“Lise, my dearest Alexei Fyodorovich,” she whispered almost in his ear, “Lise has given me a strange surprise just now, but she has also moved me, and so my heart forgives her everything. Imagine, no sooner had you gone than she suddenly began sincerely regretting that she had supposedly been laughing at you yesterday and today. But she wasn’t laughing, she was only joking. Yet she so seriously regretted it, almost to the point of tears, that I was surprised. She has never so seriously regretted laughing at me, she has always made light of it. And you know, she laughs at me all the time. But now she’s serious, now everything has become serious. She values your opinion highly, Alexei Fyodorovich, and, if possible, do not be offended, and do not bear her a grudge. I myself am forever sparing her, because she’s such a smart little girl—don’t you think so? She was saying just now that you were a friend of her childhood—’the most serious friend of my childhood’—imagine that, the most serious—and what about me? In this regard she has the most serious feelings, and even memories, and above all, these phrases and words of hers, the most unexpected little words, that suddenly pop out when you least expect them. Recently, for instance, talking about a pine tree: there was a pine tree standing in our garden when she was very little, maybe it’s still standing, so there’s no need to speak in the past tense. Pines are not people, Alexei Fyodorovich, they take a long time to change. ‘Mama,’ she said, ‘how I pine for that pine’—you see, ‘pine’ and ‘pine’—but she put it some other way, because something’s confused here, pine is such a silly word, only she said something so original on the subject that I decidedly cannot begin to repeat it. Besides, I’ve forgotten it all. Well, good-bye, I am deeply shaken, and am probably losing my mind. Ah, Alexei Fyodorovich, twice in my life I’ve lost my mind and had to be treated. Go to Lise. Cheer her up, as you always manage to do so charmingly. Lise,” she called, going up to her door, “here I’ve brought you your much-insulted Alexei Fyodorovich, and he’s not at all angry, I assure you; quite the opposite, he’s surprised you could think so!”

“Merci, maman. Come in, Alexei Fyodorovich.”

Alyosha went in. Lise looked somehow embarrassed and suddenly blushed all over. She seemed to be ashamed of something, and, as always happens in such cases, she quickly began speaking of something quite unrelated, as if at that moment only this unrelated thing interested her.

“Mama suddenly told me just now, Alexei Fyodorovich, the whole story about the two hundred roubles, and about this errand of yours ... to that poor officer ... and the whole awful story, how he was offended, and, you know, though mama gets everything mixed up ... she keeps jumping all over ... I still cried when I heard it. Well, what happened? Did you give him the money, and how is the wretched man now ... ?”

“That’s just it—I didn’t, but it’s a long story,” Alyosha replied, as if for his part what concerned him most was precisely that he had not given the money, but at the same time Lise saw perfectly well that he, too, was looking away and was also obviously trying to speak of unrelated matters. Alyosha sat down at the table and began telling his story, but from the first words he lost all his embarrassment and, in turn, carried Lise away. He spoke under the influence of strong emotion and the recent extraordinary impression, and succeeded in telling it well and thoroughly. Earlier, while still in Moscow, still in Lise’s childhood, he had enjoyed visiting her and telling her now something that had just happened to him, now something he had read, or again something he remembered from his own childhood. Sometimes they even both daydreamed together and made up long stories between them, mostly gay and amusing ones. Now it was as if they were suddenly transported back to that time in Moscow two years before. Lise was greatly moved by his story. Alyosha managed to paint the image of “Ilyushechka” for her with ardent feeling. And when he finished describing in great detail the scene of the wretched man trampling on the money, Lise clasped her hands and cried out with irrepressible feeling: “So you didn’t give him the money, you just let him run away like that!
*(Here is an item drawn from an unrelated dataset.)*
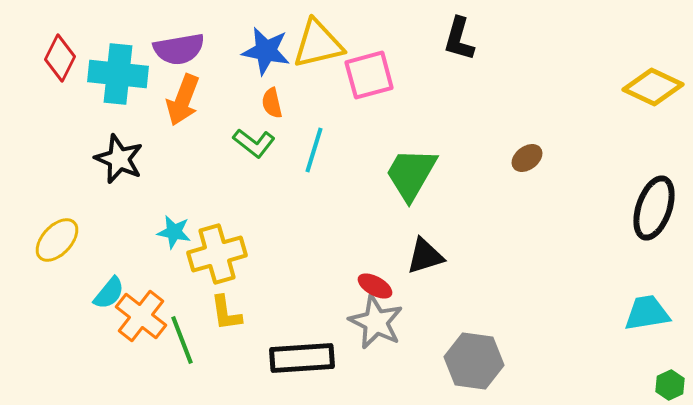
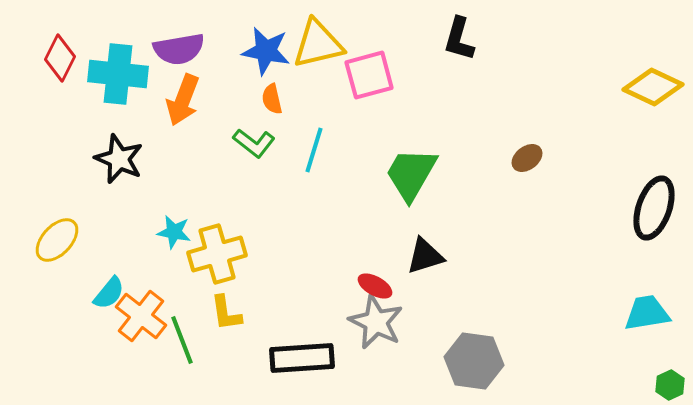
orange semicircle: moved 4 px up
My God, but you should at least have run after him and caught him...”

“No, Lise, it’s better that I didn’t run after him,” Alyosha said, getting up from his chair and anxiously pacing the room.
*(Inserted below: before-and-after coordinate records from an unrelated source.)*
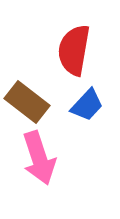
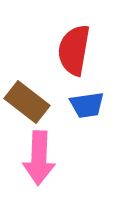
blue trapezoid: rotated 39 degrees clockwise
pink arrow: rotated 20 degrees clockwise
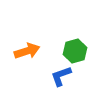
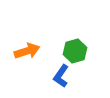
blue L-shape: rotated 35 degrees counterclockwise
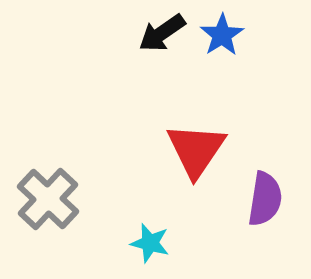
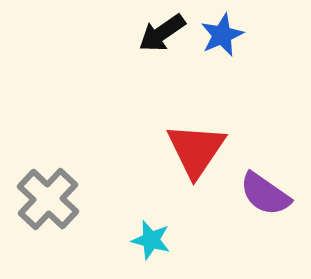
blue star: rotated 9 degrees clockwise
purple semicircle: moved 5 px up; rotated 116 degrees clockwise
cyan star: moved 1 px right, 3 px up
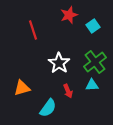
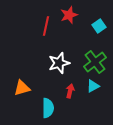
cyan square: moved 6 px right
red line: moved 13 px right, 4 px up; rotated 30 degrees clockwise
white star: rotated 20 degrees clockwise
cyan triangle: moved 1 px right, 1 px down; rotated 24 degrees counterclockwise
red arrow: moved 2 px right; rotated 144 degrees counterclockwise
cyan semicircle: rotated 36 degrees counterclockwise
“How better? Why better? Now they’ll die without bread!”

“They won’t die, because these two hundred roubles will still catch up with them. He’ll take them tomorrow, despite all. Yes, tomorrow he’ll certainly take them,” Alyosha said, pacing back and forth in thought. “You see, Lise,” he went on, suddenly stopping in front of her, “I made a mistake there, but the mistake has turned out for the better.”

“What mistake, and why for the better?”